Mobile photo-sharing app Instagram has ditched its iconic retro camera logo in favour of a simple illustration set against a multicoloured gradient.
In order to make images and videos stand out, the interface is flatter and less colourful, with white and grey replacing its signature blue.
Notifications now appear in pink instead of orange, and toolbar icons are simplified to an outline, which turns black when selected.
In a blog post, design director Ian Spalter said the company, which was founded in 2010, had been considering a redesign since last year.
"Last year, a group of us started digging into how we could support [the app's] evolution while staying true to Instagram's heritage and spirit," he said. "We wanted to create a look that would represent the community's full range of expression — past, present and future."
The design team began by flattening the existing retro-looking camera icon, which they believed was "no longer reflective of the community".
"The original icon's skeuomorphic style had the benefit of making it feel tangible despite being pixels, and our initial explorations involved trying to modernize it as it was," said Spalter.
"These early flattening explorations lacked the visual weight of the original, and we turned our focus to figuring out exactly what people loved about the classic icon and how we could carry that over."
They then approached the company's employees to draw the Instagram icon from memory in five seconds – and almost all of them drew the rainbow, lens and viewfinder.
Considering this, they translated these three key elements into an app icon, and arrived at a simple outline backed by a colourful gradient.
"We decided to translate these elements into a more modern app icon that strikes a balance between recognition and versatility," said Spalter.
Instagram was sold to Facebook in 2012 for $1 billion.

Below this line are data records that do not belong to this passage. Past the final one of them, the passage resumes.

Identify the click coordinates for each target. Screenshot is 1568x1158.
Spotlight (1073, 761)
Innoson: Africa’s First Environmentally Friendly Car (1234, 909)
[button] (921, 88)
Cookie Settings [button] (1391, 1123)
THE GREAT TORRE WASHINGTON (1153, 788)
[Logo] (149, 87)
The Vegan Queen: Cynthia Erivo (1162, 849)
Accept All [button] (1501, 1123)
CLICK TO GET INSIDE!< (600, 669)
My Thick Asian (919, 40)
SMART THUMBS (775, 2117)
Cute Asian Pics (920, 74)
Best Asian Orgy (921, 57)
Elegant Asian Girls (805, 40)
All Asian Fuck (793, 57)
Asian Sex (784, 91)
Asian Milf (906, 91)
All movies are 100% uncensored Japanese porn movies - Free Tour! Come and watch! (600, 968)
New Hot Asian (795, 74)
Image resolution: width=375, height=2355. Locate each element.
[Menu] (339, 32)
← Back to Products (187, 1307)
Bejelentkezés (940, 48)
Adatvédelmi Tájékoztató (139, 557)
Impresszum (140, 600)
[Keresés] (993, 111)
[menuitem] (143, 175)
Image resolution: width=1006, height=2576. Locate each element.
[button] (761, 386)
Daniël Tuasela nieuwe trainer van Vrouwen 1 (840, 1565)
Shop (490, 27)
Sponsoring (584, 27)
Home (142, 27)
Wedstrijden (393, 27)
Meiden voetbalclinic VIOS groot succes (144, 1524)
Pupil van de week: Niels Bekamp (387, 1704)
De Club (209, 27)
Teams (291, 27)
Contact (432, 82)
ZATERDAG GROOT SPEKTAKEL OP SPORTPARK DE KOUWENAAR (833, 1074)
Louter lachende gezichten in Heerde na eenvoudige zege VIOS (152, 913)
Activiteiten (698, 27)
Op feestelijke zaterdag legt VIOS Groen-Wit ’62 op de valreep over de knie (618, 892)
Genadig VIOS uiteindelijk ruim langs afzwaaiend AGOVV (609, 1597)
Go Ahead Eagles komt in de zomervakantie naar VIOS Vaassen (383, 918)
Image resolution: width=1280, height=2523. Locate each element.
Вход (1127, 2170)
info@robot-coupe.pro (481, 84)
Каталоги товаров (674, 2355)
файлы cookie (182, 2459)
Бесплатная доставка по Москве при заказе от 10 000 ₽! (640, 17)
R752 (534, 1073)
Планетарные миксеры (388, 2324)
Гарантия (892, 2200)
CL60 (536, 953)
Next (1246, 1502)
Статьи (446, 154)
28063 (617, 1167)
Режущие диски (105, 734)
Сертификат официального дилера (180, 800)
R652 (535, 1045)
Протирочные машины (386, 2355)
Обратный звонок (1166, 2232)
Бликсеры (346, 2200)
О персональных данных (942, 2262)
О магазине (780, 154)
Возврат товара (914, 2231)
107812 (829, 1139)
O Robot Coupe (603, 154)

It now has over 400 million users – more than Twitter – and more than 80 million photos and videos are shared on the app every day.
In an interview with Dezeen, Hem's Jason Goldberg said that the photo-sharing app is now "as important" as the New York Times.
Skeumorphism – which involves using visual cues from a physical product to indicate its digital counterpart like Instagram's old camera logo – was popular in the first wave of app design, but is increasingly being phased out.
In 2014, Google unveiled skeumorphism-free design guidelines for software across its desktop and mobile platforms, called Material Design.
"Material Design is part of a new way of thinking about software presentation commonly referred to – if maybe a little too broadly – as 'flat design'," wrote Alex Wiltshire in an article for Dezeen.
"Flat design recognises that we've learned to understand what we can and can't interact with on computer screens, allowing the interface to slip away, and what you're reading, watching, or whatever, take the stage."
Other recent brand redesigns include taxi service Uber, which was so widely criticised following the rebrand that its head of design Andrew Crow stepped down from the company.